Canada’s regulators are taking much needed steps toward modernizing the country’s capital markets infrastructure.
The Ontario Securities Commission is seeking feedback on a machine-readable regulatory framework for Ontario securities rules while the Canadian Securities Administrators has launched Project Tokenization.
Neither announcement made the news. Both will reshape how Canadian capital markets work.
To understand why, look at what is already happening south of the border.
Last month, the SEC approved Nasdaq’s proposal to allow certain securities to trade in tokenized form. The NYSE is building its own platform. Major banks, asset managers, and institutional investors are already positioning themselves. Canada’s pension funds, insurers, and capital markets participants will not be immune to what follows.
Start with the OSC’s initiative. Machine-readable regulation sounds technical. It is actually transformational. Today, the compliance function involves lawyers and executives wading through dense regulations, interpreting language, and building internal processes around their best understanding of what the rules require.
A machine-readable framework changes that entirely. Rules become structured data that every market participant can access, interpret, and act on with precision. Firms plug that data directly into their systems making compliance faster, cheaper, and less dependent on interpretation. But the benefits extend well beyond compliance.

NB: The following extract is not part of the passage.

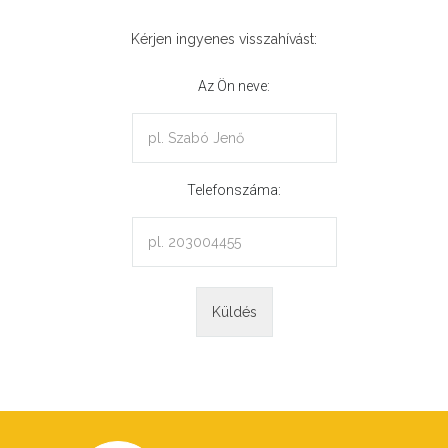
Kérjen ingyenes visszahívást:
Az Ön neve:
Telefonszáma:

Investors and proxy advisors deploying AI tools gain clearer, more consistent inputs for their analysis and voting decisions. Disclosure becomes more useful, bringing about structural improvement in how capital markets function.
With AI advancing quickly, regulators need to move now, as the OSC and CSA seem to acknowledge. Those who are slow to act will find the technology has moved on without them.

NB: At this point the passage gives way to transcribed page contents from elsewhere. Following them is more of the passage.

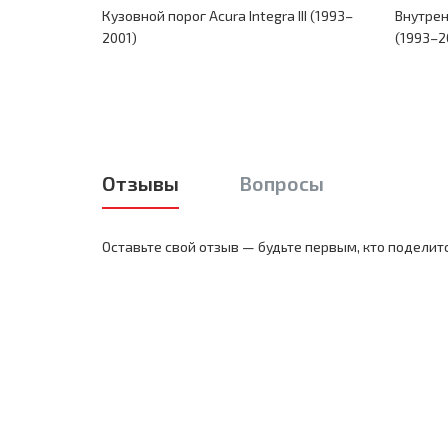
Кузовной порог Acura Integra III (1993–
Внутренн
2001)
(1993–2
Отзывы
Вопросы
Оставьте свой отзыв — будьте первым, кто поделит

Tokenized products allow near-instant, around-the-clock trading tied to real-world assets. The underlying asset does not change. The infrastructure around it does. That touches capital formation, shareholder rights, board composition, and the mechanics of how securities change hands.
These are not peripheral concerns. They are the core of what boards are responsible for.
Both initiatives share a common thread. They are asking the same fundamental question the SEC, Nasdaq, and NYSE are already answering through action: how do you build a regulatory framework that keeps pace with technology without sacrificing investor protection or market integrity?
Canada has an opportunity to get this right from the outset rather than retrofitting rules onto infrastructure that has already been built elsewhere. But that window will not stay open indefinitely. Frameworks built without Canadian input will not be built around Canadian market needs.
That requires input from boards, executives, investors, and advisers who work in these markets every day.
The OSC’s comment period runs until June 30, 2026. The CSA is hosting a workshop in Toronto on June 11.
These are not bureaucratic formalities. They represent genuine opportunities to shape the frameworks that will govern Canadian capital markets for a generation.
The proxy revolution is accelerating. AI is already influencing how billions of dollars in assets are voted. Now the markets themselves are going on-chain.
The question is no longer whether technology will reshape Canadian capital markets. It is whether the people responsible for governing our public companies will be at the table when it does.